Sin dejar de hablar, Caramon fue en pos de su gemelo, Volantín enrolló la cuerda, se la cargó al hombro y siguió rápidamente a los hermanos. Entró en el almacén justo cuando la ciudad se despertaba con gran tumulto para prepararse para el inminente asalto.

12

Una vez que el almacén fue ocupado, registrado, atrancado y juzgado un escondite tan seguro como podía encontrarse dentro de una ciudad enemiga sometida a cerco, la sargento de la compañía C estableció las guardias y les dijo al resto que durmiese un poco. Raistlin ya estaba sumido en un profundo sueño, exhausto por el ejercicio físico y los rigores de la ejecución de conjuros.

Los que estaban de vigilancia trataron de hacer oídos sordos a los sonoros ronquidos de sus compañeros y combatieron el cansancio recorriendo de un extremo a otro el vacío 'almacén, haciendo un alto de vez en cuando para asomarse por las ventanas o para intercambiar unas palabras en voz baja. Cuando se cumplió su turno de guardia, el sueño casi los había vencido, sus ojos se cerraban, daban cabezazos y de repente volvían a estar alerta al oír el sonido de unos pasos en la calle o la carrera de alguna rata por las vigas del techo.

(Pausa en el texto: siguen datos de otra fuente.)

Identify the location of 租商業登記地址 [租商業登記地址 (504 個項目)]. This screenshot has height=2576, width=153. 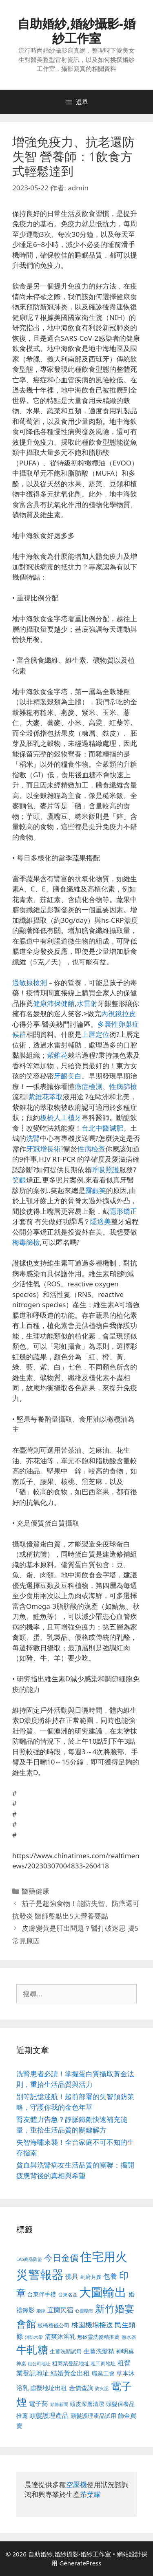 (70, 2363).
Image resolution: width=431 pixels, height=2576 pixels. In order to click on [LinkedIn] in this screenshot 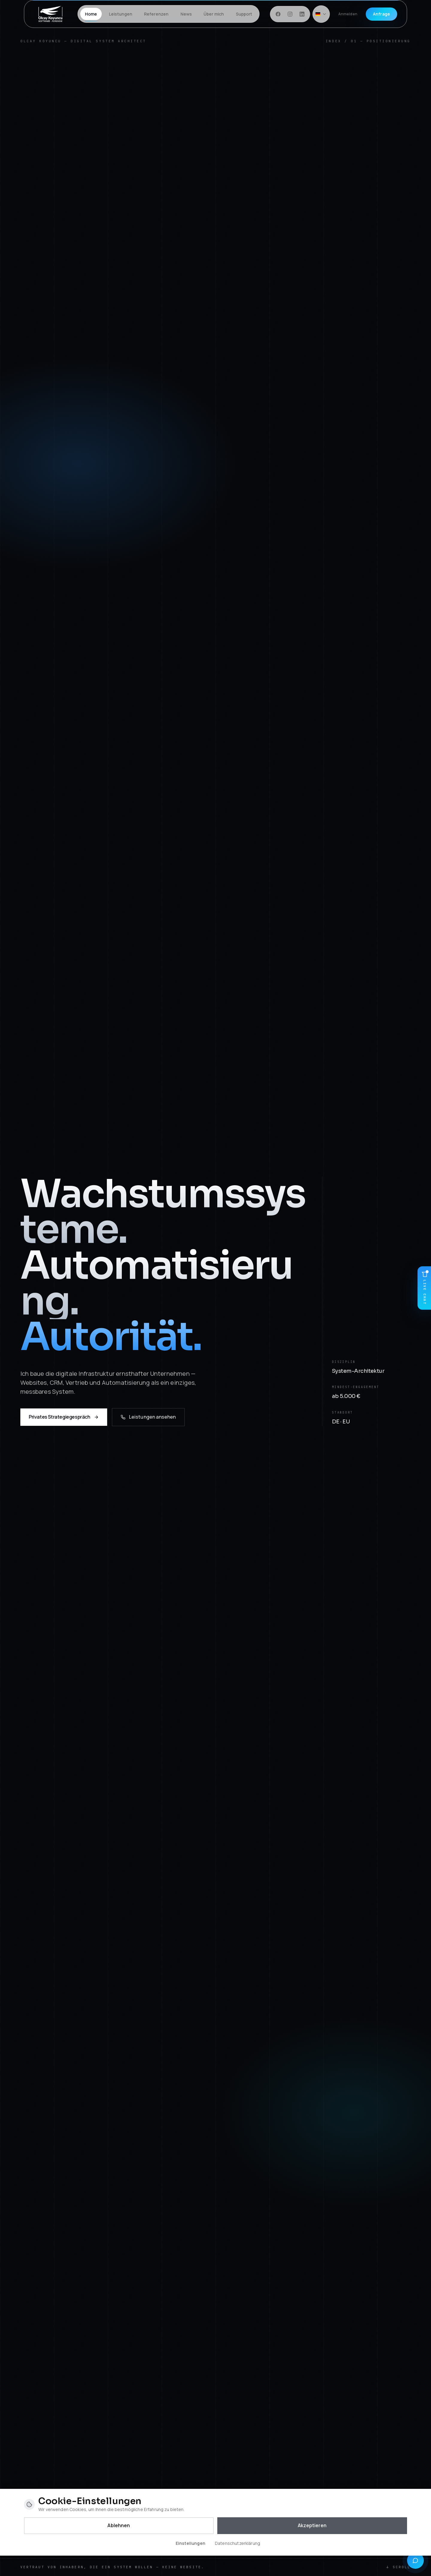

La mañana transcurrió sin incidentes. Muy pocos transeúntes caminaban por las calles de esta parte de la ciudad. El impuesto de puerta había cerrado los mercados y vaciado de mercancías los almacenes. Los únicos civiles que se aventuraban por el distrito aparentemente iban de paso hacia algún otro lugar, ya que no miraban a derecha ni a izquierda y seguían caminando con la cabeza gacha y el gesto preocupado. En cierto momento, cuatro guardias aparecieron marchando y su presencia provocó que los que estaban de vigilancia se llevaran la mano a la espada y se prepararan para despertar a sus compañeros. Sin embargo los guardias siguieron marchando calle adelante y los centinelas se miraron entre sí, asintieron y sonrieron. Por lo visto la táctica del mago había tenido éxito. Nadie sabía que había habido una infiltración en la defensa de la ciudad. Nadie sabía que estaban allí.

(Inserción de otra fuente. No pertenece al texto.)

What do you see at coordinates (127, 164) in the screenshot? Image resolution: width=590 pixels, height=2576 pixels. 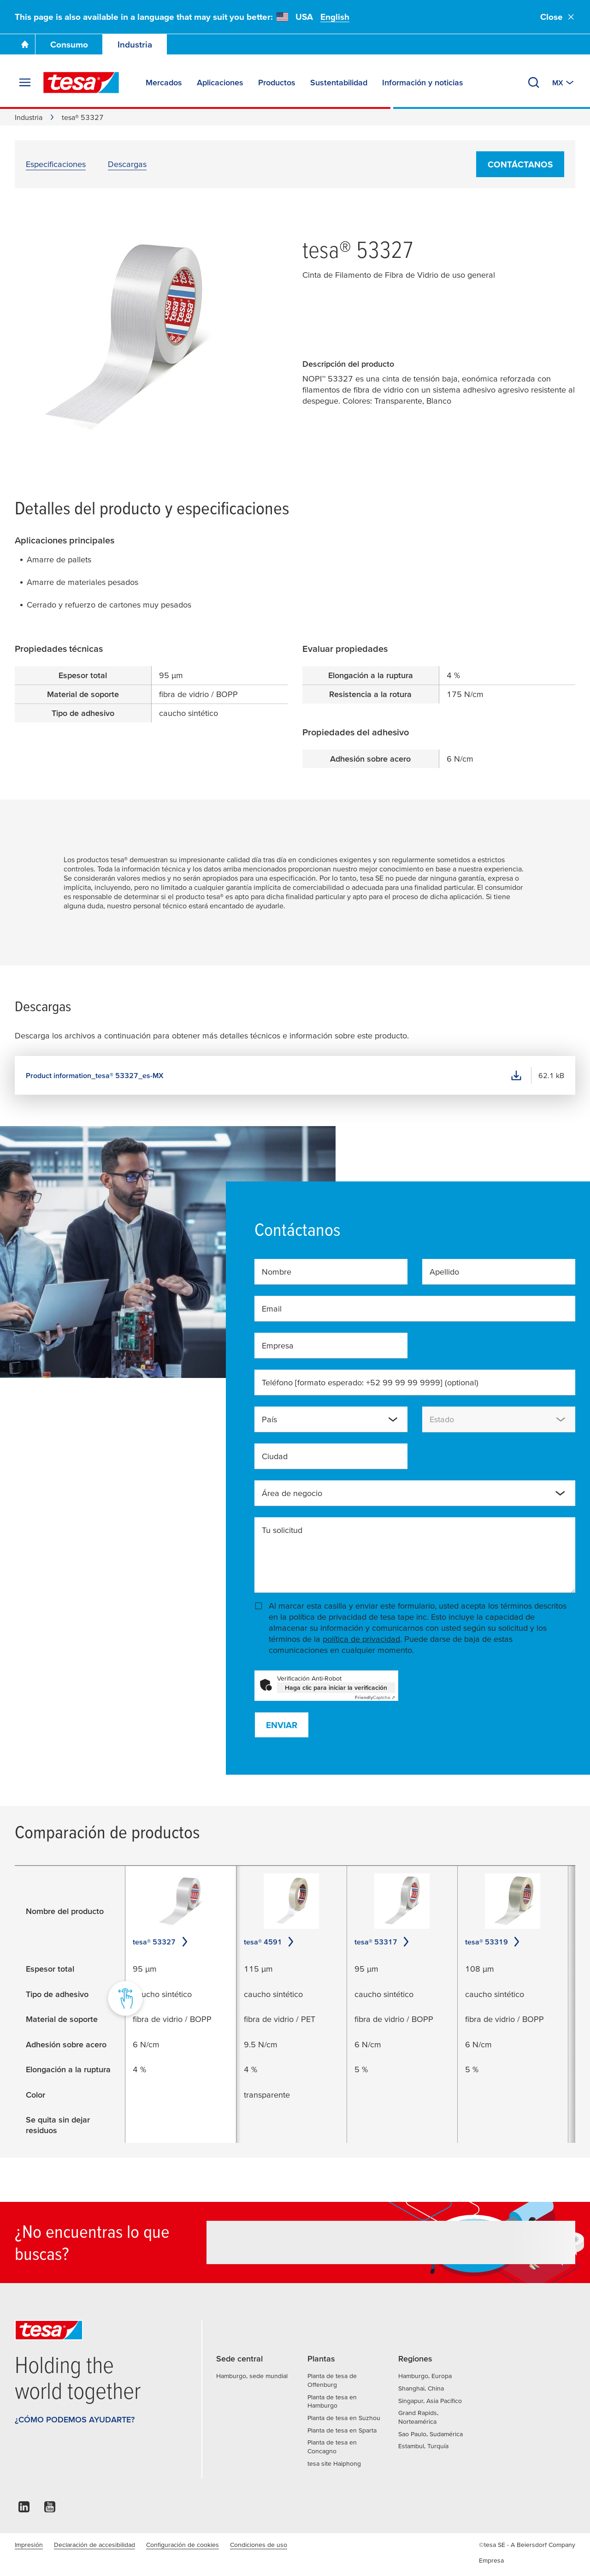 I see `Descargas` at bounding box center [127, 164].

La lluvia había parado con la llegada del amanecer y el sol de mediodía brillaba en lo alto. Raistlin durmió como si nunca fuera a despertar, con su hermano montando guardia a su lado. Los demás hombres continuaron dormitando o tendidos en el suelo, satisfechos de tener la oportunidad de no hacer nada, para variar, y descansando para lo que a buen seguro iba a ser una noche larga y peligrosa.

Todos excepto Cambalache. A pesar de que su ascendencia humana predominaba sobre la kender, en ocasiones ésta salía a la superficie brotando con la intensidad de un mal sarampión. La comezón que lo atormentaba en ese momento era el aburrimiento y, como cualquier habitante de Ansalon bien sabía, un kender aburrido era un kender peligroso. Podría pensarse que un semikender aburrido sería sólo la mitad de peligroso; no obstante, quienes estuviesen junto a un semikender aburrido harían bien en soltar la trabilla que sujetaba la espada a la vaina y prepararse para afrontar cualquier problema.

Cambalache había dormido más que suficiente; en realidad no necesitaba dormir mucho y tras cuatro horas de sueño estaba en pie y listo para entrar en acción.